RMS value of a sawtooth impulse

In our case, delta will be 100%, or 1.  So the peak current in the saw tooth is 1.73 times the RMS-current in the sawtooth pulse.  For an RMS-current of 5mA, we must generate a sawtooth with a peak current close to 9mA. 

As our supply voltage will be fixed, the only parameters left to play with, are the inductance value and the pulse width.


Simplified calculations

Simplified in a way that no losses are taken into account.

Needed pulse width

Calculation of the pulse width at the gate of the MOSFET.

Calculation of the pulse width at the gate of the MOSFET.

Example for an inductor of 1mH, 3V supply voltage and a peak inductor current (top of the sawtooth) of 9mA

You could choose a smaller inductor value, but this also decreases the pulse width.  Smaller pulse widths require smaller RC-combinations for the one-shot timer.  This will lead to increased loss (smaller R) or less precision (C is only a few picofarads).

Either one or two LEDs will be used as a load.  When two LEDs are connected in series, the inductor current drops to zero in about half the time as when only one LED would be connected.  Either the LEDs are still bright enough, then the 1mH inductor can remain.  If not, then the inductor value and pulse width can be doubled.

Current consumption

Here we calculate the DC-current consumption, as would be shown on a multimeter feeding this circuit.

Example calculation with inductor = 1mH, peak inductor current is 9mA, pulse repetition frequency is 50Hz and a LED voltage of 2.6V (when the current through the LED is 9mA).


LED driver for one or two LEDs
LED driver for one or two LEDs

The LED driver itself is quite simple.  If Q2 conducts, current starts rising in the inductors.  Once Q2 stops conducting, the inductor will create a negative voltage on the cathode of D2, and the current will flow through the LEDs.

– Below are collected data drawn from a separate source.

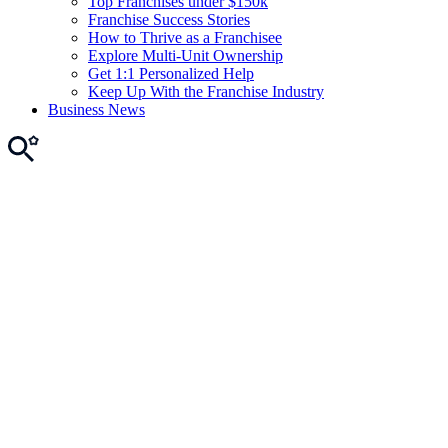
Top Franchises under $150k
Franchise Success Stories
How to Thrive as a Franchisee
Explore Multi-Unit Ownership
Get 1:1 Personalized Help
Keep Up With the Franchise Industry
Business News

The extra inverter consisting of Q6 and R14 has been added because I didn't want to add an extra transistor to the BoM, instead I reused the FDV301 and the SI3401A.

This circuit doesn't work as intended, i.e. creating 3µs ON-times for Q2.  Can you spot the error?

I overlooked the discharging of the Q2 gate capacitance.  To pull Q2 into conduction, Q6 conducts and charges Q2 fast.  When Q6 stops conducting however, the Q2's gate has to discharge through R14, which is 100K.  This takes about 180µs!

The dirty remedy would be to drastically lower R14, but that will also lead to a waste in current.  The nice solution is to replace Q6 by a low Rdson NMOS and connect the LEDs and the inductors between the VCC and the drain of Q6. 

For Q6, #TritiLED  uses the IRLML6244TRPBF, but that MOSFET has a total gate charge of 8.9nC.

I think there's no point in selecting the NFET with the lowest possible Rdson, because the bulk of the resistive loss occurs in the inductors, which have 1.85ohm series resistance each.

Replacing Q6 by a ZXMN2F30FHTA
Replacing Q6 by a ZXMN2F30FHTA and correcting the other components.

The current consumption of this setup is about 1.45µA, which is much higher than what was expected. What is going on?

  1. When replacing the inductor || LED with a 1Mohm resistor, the current consumption is still 280nA.
  2. Replacing Q6 with a 1Mohm resistor to GND : 77nA.
  3. When disconnecting the Q output of the monostable, current consumption drops to 66nA.

It's clear that the (gate) losses of the MOSFET have to be taken into account, as pointed out on MOSFET power losses and how they affect power-supply efficiency.  The BSS806NH6327XTSA1 might be a better choice as switching element because of its much lower gate charge.  When the monostable drives the BSS806 with a 1Mohm resistor, the current consumption is 220nA.  So we win 60nA in comparison to the ZXMN2F30FHTA.